Yesterday, a partner working on a climate change project targeting rural women farmers reached out to me for advice on communication.
Before I could offer any thoughts, she explained that their only “communication strategy” was PR — essentially, liaising with newspapers to publish reports about their meetings and activities.
In fact, her main reason for reaching out was to ask me to help connect them with a national newspaper that could cover their events.
I paused and reminded her:
For any development initiative to have meaningful communication — especially one targeting rural women farmers on climate change — you need more than media coverage.
I told her their organisation must have:
1. A clearly defined community engagement plan
2. A functioning feedback mechanism
3. Culturally relevant dialogue approaches
Speaking with her reminded me how often visibility is mistaken for communication in development work. It’s a common — but costly — error.

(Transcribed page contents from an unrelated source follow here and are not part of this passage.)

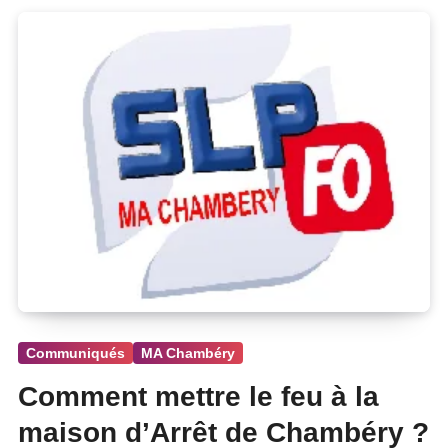
Communiqués
MA Chambéry
Comment mettre le feu à la
maison d’Arrêt de Chambéry ?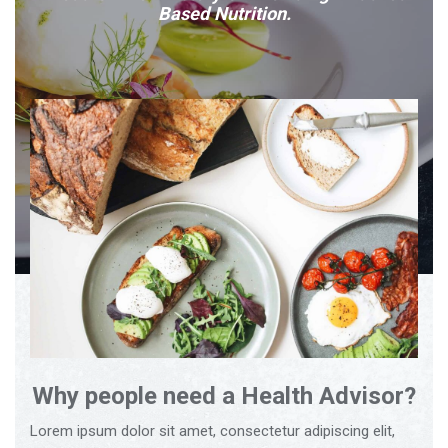
Based Nutrition.
Why people need a Health Advisor?
Lorem ipsum dolor sit amet, consectetur adipiscing elit,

Communication in development must be participatory, inclusive, and audience-specific.
It should not merely announce activities. It should create space for listening, learning, and building trust — especially in communities where knowledge is shared orally and context matters deeply.
Yes, PR is useful. But on its own, it is not a communication approach — it is simply publicity.
I encouraged her to push for persuasive and participatory communication within her team — so they can stop talking about the people and start talking with the people.
This is just one of many examples I’ve come across where communication is treated as an afterthought.